DSC2 script implements an implicit rule for the scope of variables starting with `$` sigil. Within a DSC block, all parameter variables should be considered *local* to the block, not accessible from outside the block; all returned values should be considered *global* variable accessible from other DSC blocks via `$` sigil. It is legitimate and sometimes necessary that multiple blocks have the same variable name in their return entry, for example here both "simulate" and "transform" blocks return `x`. In such case, which block provides value `$x` depends on the context of the DSC sequence. The implicit rule here is that DSC2 will always search for the nearest upstream block that yields the variable it looks for. For example, the DSC sequence `simulate * (transform * estimate, estimate) * mse` can be expanded to `simulate * transform * estimate * mse` and `simulate * estimate * mse`. In the first sequence, `$x` in "estimate" comes from its direct upstream neighbor "transform", not "simulate", while in the second sequence `$x` comes from "simulate".

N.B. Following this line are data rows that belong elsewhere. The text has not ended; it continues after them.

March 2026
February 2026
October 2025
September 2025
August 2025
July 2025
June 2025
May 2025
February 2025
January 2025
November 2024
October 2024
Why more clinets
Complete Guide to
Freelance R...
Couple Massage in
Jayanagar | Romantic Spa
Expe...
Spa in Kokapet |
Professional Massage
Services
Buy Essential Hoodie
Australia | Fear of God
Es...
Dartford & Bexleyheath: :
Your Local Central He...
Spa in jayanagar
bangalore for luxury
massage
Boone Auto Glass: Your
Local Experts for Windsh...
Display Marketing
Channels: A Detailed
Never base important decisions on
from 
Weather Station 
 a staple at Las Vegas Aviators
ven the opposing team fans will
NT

> Peter: The "transform" block takes x as input and returns x. Could DSC2 run transform multiple times?

## Executable modes
DSC2 will consider a computational routine a *plugin* when the `exec` is R or Python script, and the return value is not [`File()`](DSC_Configuration.html#File()). Computational results and communications between blocks will be handled implicitly (via RDS files). In plugin mode, users only have to make sure the variables used in plugin scripts are defined in the DSC script not the plugin scripts, and the return value for the DSC block should be one or multiple variables in the plugin script. All the computational routines in the example above are plugins written in R.